Monthly Archives: May 2019

Divya Victor’s new book from the Press at Colorado College

Divya Victor, author of CURB, the newest book from the Press at Colorado College, visited campus last week to give a reading. Special Collections hosted Victor, printer Aaron Cohick, and Natanya Pulley’s Diverse Voices / Diverse Forms class for an advance preview of the book and a special small-group talk with the author.

CURB documents the assault and killing of Indian-Americans and Indian immigrants in public spaces in the United States. It will be for sale this fall.

 

It’s a truly jaw-dropping achievement from the Press.

Overheard in the reading room at this moment: “There’s books in this book!”

Useful Tips to Keep You Out of the Asylum

In blocks 7 and 8, two Colorado College classes (Tomi Ann Roberts’s Feminist Psychology of Embodiment and Tricia Waters’s Women and Madness) visited Special Collections to view our mini-exhibition, Books About Sex. (Subtitle: “These books may be about sex, but we can’t promise you will find them sexy”).  In addition to the materials in the display, students looked at 16th-century-and-forward health manuals such as the two described here, annual reports of the the Colorado State Hospital, 20th century books on how to please your husband, Rocky Mountain Planned Parenthood pamphlets, and more.

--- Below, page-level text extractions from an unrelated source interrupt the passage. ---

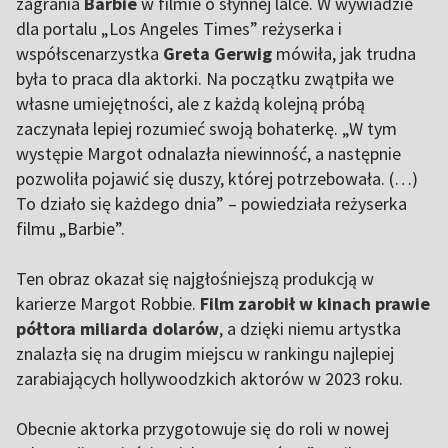
zagrania
Barbie
w filmie o słynnej lalce. W wywiadzie
dla portalu „Los Angeles Times” reżyserka i
współscenarzystka
Greta Gerwig
mówiła, jak trudna
była to praca dla aktorki. Na początku zwątpiła we
własne umiejętności, ale z każdą kolejną próbą
zaczynała lepiej rozumieć swoją bohaterkę. „W tym
występie Margot odnalazła niewinność, a następnie
pozwoliła pojawić się duszy, której potrzebowała. (…)
To działo się każdego dnia” – powiedziała reżyserka
filmu „Barbie”.
Ten obraz okazał się najgłośniejszą produkcją w
karierze Margot Robbie.
Film zarobił w kinach prawie
półtora miliarda dolarów
, a dzięki niemu artystka
znalazła się na drugim miejscu w rankingu najlepiej
zarabiających hollywoodzkich aktorów w 2023 roku.
Obecnie aktorka przygotowuje się do roli w nowej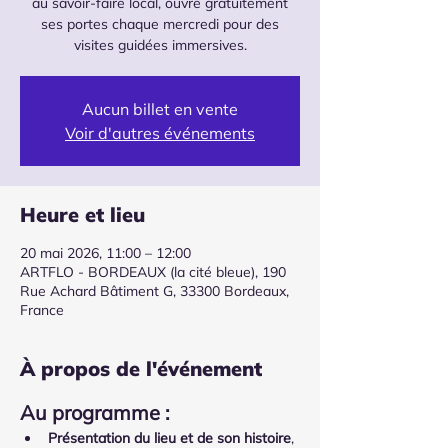
au savoir-faire local, ouvre gratuitement
ses portes chaque mercredi pour des
visites guidées immersives.
Aucun billet en vente
Voir d'autres événements
Heure et lieu
20 mai 2026, 11:00 – 12:00
ARTFLO - BORDEAUX (la cité bleue), 190
Rue Achard Bâtiment G, 33300 Bordeaux,
France
À propos de l'événement
Au programme :
Présentation du lieu et de son histoire
, 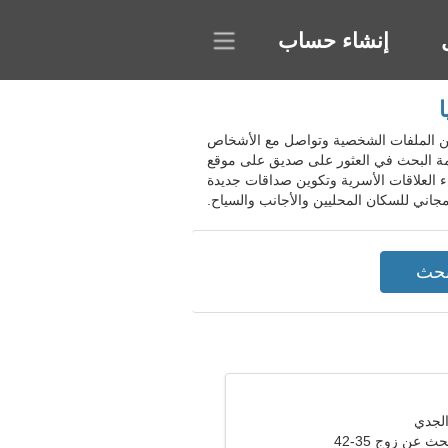
إنشاء حساب
، إسبانيا. اعرض قاعدة بيانات ضخمة من الملفات الشخصية وتواصل مع الأشخاص
دمة البحث في العثور على صديق على موقع
ء العلاقات الأسرية وتكوين صداقات جديدة
ث عن زوج 35-42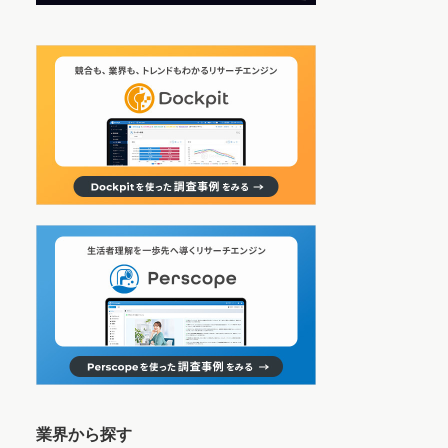
業界から探す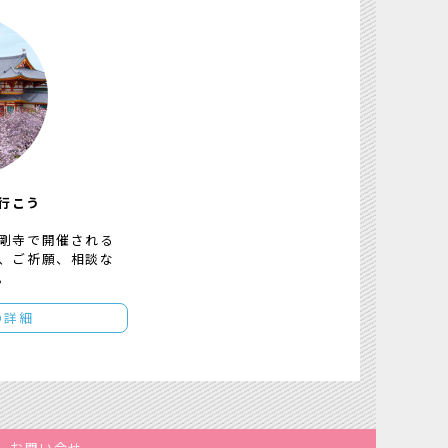
行こう
剛寺で開催される
、ご祈願、相談な
。
の詳細
お問い合せ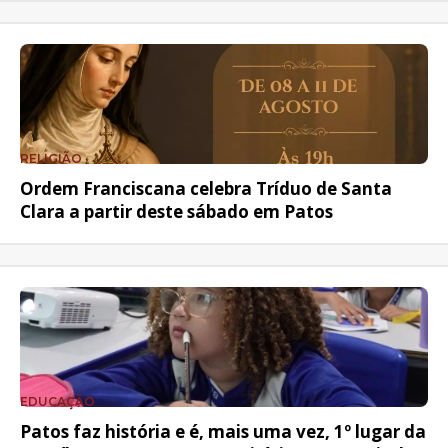
RELIGIÃO
Ordem Franciscana celebra Tríduo de Santa
Clara a partir deste sábado em Patos
EDUCAÇÃO
Patos faz história e é, mais uma vez, 1º lugar da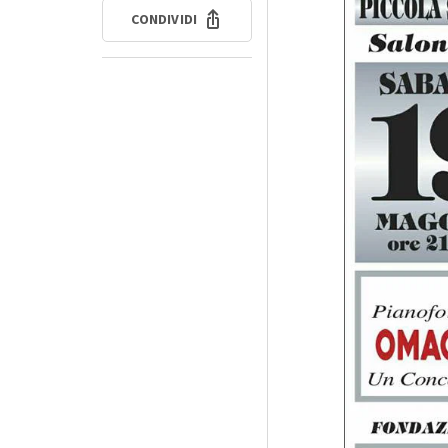
CONDIVIDI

Students imagined what they would highlight if they were doing their own exhibitions. One student noticed that some women, but never any men, were admitted to the then-named Colorado Insane Asylum in the 19th century because of “domestic trouble.” Another student looked for what we would now call “consent” in Marabel Morgan’s 1973 advice book The Total Woman. Yet another student pointed out that the women in the exercise illustrations in Sex Revelations and the New Eugenics (1936) wore high heeled shoes and very little else. We all appreciated the “Remedy for Hysterics (or Mother-Fits)” in John Homan’s 1856 Long Lost Friend: A Compendium of Mysterious & Invaluable Arts & Remedies, which involves pressing one’s thumb against one’s chest and reciting “Matrix, patrix, lay thyself right and safe…”

A possible title for the classes’ imaginary exhibitions emerged: “Useful Tips to Keep You Out of the Asylum.”